--- START ---

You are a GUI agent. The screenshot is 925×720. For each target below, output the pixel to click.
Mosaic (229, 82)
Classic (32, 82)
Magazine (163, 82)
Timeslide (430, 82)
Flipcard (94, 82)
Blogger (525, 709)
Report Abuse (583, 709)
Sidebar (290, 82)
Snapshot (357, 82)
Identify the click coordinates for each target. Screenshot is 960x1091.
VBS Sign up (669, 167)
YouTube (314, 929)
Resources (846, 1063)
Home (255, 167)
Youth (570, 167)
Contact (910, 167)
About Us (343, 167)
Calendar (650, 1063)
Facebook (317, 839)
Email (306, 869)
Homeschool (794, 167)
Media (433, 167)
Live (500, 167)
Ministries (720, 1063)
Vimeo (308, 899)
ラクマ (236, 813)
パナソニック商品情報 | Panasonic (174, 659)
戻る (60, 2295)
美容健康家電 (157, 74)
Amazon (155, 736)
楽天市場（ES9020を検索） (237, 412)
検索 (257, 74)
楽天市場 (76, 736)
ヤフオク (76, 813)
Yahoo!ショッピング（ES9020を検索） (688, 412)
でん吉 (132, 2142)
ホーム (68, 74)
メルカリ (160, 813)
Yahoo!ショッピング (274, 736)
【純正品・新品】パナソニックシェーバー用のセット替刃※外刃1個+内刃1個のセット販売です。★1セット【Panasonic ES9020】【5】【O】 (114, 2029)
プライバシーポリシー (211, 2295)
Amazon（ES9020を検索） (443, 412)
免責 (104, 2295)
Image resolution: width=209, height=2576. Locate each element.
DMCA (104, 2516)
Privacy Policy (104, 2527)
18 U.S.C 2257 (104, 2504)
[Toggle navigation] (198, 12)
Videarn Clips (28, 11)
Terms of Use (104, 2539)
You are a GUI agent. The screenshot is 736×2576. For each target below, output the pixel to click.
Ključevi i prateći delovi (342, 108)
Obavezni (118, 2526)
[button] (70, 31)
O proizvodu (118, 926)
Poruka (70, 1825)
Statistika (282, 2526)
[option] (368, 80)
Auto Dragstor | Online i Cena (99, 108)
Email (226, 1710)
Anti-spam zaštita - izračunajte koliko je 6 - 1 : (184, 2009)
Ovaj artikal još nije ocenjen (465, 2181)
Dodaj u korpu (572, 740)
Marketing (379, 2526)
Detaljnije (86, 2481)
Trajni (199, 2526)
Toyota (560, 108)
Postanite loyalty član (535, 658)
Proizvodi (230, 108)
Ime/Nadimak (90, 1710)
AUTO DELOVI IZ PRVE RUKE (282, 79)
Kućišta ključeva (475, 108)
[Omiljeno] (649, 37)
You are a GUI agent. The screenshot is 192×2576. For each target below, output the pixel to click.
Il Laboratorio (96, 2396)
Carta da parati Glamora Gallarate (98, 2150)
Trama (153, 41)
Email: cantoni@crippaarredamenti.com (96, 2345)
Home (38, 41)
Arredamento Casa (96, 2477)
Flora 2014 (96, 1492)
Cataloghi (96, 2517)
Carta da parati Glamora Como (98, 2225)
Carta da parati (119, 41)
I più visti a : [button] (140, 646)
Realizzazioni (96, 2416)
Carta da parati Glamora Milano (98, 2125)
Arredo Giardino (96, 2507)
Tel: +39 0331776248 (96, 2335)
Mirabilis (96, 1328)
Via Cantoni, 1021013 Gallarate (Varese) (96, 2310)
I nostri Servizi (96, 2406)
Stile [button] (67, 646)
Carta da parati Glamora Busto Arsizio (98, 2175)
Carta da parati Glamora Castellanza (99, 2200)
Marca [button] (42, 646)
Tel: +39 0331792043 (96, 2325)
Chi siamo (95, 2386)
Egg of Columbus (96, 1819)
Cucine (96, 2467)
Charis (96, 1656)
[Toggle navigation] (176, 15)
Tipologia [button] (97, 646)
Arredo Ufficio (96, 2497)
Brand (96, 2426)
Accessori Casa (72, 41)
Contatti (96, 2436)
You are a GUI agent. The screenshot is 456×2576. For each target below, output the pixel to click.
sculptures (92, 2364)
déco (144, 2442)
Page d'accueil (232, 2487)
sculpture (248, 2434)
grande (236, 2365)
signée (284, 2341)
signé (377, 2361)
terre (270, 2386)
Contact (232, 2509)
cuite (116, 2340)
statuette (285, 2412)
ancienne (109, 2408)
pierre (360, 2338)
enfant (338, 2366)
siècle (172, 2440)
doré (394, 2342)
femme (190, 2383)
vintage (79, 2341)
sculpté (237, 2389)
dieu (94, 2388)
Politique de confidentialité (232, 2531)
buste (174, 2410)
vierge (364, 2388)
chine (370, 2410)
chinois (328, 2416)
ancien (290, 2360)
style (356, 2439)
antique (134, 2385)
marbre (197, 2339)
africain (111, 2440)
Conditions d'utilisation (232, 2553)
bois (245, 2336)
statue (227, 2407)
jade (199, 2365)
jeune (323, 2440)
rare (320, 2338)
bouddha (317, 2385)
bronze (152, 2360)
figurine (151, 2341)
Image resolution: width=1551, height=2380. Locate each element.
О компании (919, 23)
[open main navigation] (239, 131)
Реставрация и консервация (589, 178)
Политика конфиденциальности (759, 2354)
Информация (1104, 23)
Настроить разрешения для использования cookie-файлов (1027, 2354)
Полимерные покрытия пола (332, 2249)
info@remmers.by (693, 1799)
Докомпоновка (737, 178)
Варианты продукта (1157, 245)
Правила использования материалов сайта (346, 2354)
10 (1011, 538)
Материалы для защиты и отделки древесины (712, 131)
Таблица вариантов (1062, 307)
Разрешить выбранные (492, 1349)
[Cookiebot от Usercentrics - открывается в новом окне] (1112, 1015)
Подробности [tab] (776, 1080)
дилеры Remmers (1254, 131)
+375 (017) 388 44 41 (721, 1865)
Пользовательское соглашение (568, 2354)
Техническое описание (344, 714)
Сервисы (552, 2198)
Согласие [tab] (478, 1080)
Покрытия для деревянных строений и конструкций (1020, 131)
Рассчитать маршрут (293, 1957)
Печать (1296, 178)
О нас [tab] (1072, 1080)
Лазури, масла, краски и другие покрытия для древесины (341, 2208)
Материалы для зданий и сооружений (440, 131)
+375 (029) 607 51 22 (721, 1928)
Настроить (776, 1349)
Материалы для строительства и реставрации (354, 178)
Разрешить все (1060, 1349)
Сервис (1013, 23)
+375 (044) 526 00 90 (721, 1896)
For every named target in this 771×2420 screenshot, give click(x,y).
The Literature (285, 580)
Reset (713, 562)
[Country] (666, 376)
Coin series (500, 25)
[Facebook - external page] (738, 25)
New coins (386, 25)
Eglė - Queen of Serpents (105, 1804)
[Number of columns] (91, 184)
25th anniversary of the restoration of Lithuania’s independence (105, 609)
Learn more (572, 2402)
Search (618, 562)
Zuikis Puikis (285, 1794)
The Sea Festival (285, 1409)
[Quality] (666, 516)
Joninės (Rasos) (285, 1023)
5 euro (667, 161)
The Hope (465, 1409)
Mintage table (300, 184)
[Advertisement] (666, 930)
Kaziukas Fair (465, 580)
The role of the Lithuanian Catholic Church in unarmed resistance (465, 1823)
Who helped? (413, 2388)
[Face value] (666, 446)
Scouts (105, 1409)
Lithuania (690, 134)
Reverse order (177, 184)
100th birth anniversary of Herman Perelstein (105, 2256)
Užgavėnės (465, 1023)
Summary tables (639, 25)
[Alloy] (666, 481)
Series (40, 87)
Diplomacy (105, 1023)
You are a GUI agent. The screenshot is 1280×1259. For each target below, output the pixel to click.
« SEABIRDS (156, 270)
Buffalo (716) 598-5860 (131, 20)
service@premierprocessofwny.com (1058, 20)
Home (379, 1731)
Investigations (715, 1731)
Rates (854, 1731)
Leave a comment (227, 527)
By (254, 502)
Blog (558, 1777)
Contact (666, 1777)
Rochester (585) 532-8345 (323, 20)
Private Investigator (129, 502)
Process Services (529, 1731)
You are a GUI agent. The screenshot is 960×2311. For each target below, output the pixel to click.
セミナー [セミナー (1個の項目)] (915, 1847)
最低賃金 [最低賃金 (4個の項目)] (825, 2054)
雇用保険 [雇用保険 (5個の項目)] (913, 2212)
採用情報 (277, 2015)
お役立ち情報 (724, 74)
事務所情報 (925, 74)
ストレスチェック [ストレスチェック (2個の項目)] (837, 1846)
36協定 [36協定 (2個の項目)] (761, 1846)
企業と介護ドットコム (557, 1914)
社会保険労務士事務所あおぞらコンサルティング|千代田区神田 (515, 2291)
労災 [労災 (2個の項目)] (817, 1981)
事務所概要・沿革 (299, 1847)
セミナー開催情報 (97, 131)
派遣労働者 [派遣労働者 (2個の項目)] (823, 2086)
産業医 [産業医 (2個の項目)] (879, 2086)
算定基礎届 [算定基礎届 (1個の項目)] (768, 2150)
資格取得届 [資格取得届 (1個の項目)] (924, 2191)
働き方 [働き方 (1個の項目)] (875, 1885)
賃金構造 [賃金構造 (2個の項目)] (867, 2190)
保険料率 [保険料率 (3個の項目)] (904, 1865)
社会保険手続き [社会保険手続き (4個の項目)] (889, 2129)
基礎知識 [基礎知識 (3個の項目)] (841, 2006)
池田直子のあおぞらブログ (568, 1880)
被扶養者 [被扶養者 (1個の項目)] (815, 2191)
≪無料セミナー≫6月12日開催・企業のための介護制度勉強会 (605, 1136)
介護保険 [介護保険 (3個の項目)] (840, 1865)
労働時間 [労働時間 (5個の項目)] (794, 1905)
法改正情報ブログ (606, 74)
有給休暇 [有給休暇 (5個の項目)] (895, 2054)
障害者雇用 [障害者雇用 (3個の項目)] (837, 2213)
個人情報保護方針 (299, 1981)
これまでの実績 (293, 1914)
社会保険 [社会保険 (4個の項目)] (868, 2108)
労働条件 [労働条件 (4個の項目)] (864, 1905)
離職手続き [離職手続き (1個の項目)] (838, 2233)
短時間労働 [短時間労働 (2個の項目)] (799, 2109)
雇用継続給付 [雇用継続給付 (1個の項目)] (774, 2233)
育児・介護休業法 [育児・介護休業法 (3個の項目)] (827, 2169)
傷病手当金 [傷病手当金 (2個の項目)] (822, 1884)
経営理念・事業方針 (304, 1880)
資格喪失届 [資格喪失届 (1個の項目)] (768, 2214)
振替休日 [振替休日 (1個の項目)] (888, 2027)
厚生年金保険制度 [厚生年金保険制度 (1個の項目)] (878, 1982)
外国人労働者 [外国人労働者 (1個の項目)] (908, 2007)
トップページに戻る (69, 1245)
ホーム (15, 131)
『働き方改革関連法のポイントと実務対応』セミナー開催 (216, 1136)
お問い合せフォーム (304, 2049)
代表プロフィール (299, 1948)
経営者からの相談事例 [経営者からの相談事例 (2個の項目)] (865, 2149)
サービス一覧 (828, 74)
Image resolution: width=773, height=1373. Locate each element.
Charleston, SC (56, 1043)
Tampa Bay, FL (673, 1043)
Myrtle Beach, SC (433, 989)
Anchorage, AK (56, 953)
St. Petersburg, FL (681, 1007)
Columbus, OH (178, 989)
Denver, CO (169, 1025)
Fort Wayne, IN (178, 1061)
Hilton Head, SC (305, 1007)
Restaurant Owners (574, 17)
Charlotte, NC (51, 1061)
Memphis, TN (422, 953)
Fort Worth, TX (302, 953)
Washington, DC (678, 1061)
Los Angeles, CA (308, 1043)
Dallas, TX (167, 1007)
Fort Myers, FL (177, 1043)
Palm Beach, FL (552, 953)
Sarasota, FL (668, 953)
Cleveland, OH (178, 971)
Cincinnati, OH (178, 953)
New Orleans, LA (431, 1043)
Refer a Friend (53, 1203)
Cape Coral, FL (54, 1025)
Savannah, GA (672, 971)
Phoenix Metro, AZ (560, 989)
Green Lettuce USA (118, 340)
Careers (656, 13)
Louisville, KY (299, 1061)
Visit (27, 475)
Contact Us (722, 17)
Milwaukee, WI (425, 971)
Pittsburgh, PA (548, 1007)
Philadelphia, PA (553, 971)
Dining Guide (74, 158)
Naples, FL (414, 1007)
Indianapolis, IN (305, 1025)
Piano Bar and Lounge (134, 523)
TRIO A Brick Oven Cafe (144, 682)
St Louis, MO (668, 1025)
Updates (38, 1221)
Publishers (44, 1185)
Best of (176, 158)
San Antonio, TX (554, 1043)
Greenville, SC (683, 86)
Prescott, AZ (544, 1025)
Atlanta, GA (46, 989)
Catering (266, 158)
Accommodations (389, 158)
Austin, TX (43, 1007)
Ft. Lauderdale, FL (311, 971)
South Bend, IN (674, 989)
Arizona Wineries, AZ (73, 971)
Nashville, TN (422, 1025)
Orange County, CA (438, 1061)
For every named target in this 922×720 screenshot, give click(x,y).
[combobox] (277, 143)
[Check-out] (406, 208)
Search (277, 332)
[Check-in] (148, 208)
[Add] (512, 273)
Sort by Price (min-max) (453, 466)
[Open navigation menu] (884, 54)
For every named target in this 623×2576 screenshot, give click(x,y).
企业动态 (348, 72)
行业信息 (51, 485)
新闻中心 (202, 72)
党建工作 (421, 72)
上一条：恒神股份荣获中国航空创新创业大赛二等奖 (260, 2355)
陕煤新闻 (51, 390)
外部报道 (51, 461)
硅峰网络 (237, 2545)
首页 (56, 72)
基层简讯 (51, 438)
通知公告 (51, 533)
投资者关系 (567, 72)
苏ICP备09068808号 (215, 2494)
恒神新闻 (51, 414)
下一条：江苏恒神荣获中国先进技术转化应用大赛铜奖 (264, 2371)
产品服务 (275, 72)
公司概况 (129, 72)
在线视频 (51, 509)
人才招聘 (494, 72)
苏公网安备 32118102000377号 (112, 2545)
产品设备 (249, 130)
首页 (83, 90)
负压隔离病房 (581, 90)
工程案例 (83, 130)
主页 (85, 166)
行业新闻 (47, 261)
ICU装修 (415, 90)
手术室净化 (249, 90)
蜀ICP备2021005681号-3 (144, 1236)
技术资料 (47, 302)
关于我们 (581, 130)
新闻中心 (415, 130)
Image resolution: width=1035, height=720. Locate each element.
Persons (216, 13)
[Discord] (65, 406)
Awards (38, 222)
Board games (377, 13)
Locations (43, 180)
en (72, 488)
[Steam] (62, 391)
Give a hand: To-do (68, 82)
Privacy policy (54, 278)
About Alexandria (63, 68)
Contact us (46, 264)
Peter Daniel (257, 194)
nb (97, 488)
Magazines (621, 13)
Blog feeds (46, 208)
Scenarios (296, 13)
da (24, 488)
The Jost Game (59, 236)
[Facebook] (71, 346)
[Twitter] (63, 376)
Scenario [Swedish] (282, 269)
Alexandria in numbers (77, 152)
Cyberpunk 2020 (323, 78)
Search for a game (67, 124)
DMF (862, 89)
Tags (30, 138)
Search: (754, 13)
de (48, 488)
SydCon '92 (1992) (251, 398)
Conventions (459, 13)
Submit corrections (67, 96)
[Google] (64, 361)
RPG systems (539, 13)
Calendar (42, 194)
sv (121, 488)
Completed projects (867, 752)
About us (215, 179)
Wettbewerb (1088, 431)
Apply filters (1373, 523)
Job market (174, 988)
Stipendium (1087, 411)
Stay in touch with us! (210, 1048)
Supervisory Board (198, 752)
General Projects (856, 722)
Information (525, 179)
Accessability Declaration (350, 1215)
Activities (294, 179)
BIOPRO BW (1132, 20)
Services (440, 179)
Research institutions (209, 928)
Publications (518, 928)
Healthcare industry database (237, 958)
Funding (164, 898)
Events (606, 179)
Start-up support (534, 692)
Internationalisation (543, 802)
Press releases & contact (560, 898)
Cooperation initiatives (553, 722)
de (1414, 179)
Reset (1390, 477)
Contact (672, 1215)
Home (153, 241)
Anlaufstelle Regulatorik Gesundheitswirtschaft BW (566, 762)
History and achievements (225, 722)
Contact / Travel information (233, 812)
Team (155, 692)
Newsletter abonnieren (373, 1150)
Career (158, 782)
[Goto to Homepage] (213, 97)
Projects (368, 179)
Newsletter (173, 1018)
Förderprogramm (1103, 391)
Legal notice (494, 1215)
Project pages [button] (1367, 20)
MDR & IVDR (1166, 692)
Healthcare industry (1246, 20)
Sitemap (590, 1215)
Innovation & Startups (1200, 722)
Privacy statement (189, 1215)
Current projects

--- END ---

* _Exercise prompt_: Taking the entries from their first line through the line with "ES9020】【5】【O】 (114, 2029)", inclusive, restate each line word for word and give nothing else.

* _Answer section_:
You are a GUI agent. The screenshot is 925×720. For each target below, output the pixel to click.
Mosaic (229, 82)
Classic (32, 82)
Magazine (163, 82)
Timeslide (430, 82)
Flipcard (94, 82)
Blogger (525, 709)
Report Abuse (583, 709)
Sidebar (290, 82)
Snapshot (357, 82)
Identify the click coordinates for each target. Screenshot is 960x1091.
VBS Sign up (669, 167)
YouTube (314, 929)
Resources (846, 1063)
Home (255, 167)
Youth (570, 167)
Contact (910, 167)
About Us (343, 167)
Calendar (650, 1063)
Facebook (317, 839)
Email (306, 869)
Homeschool (794, 167)
Media (433, 167)
Live (500, 167)
Ministries (720, 1063)
Vimeo (308, 899)
ラクマ (236, 813)
パナソニック商品情報 | Panasonic (174, 659)
戻る (60, 2295)
美容健康家電 (157, 74)
Amazon (155, 736)
楽天市場（ES9020を検索） (237, 412)
検索 (257, 74)
楽天市場 (76, 736)
ヤフオク (76, 813)
Yahoo!ショッピング（ES9020を検索） (688, 412)
でん吉 (132, 2142)
ホーム (68, 74)
メルカリ (160, 813)
Yahoo!ショッピング (274, 736)
【純正品・新品】パナソニックシェーバー用のセット替刃※外刃1個+内刃1個のセット販売です。★1セット【Panasonic ES9020】【5】【O】 (114, 2029)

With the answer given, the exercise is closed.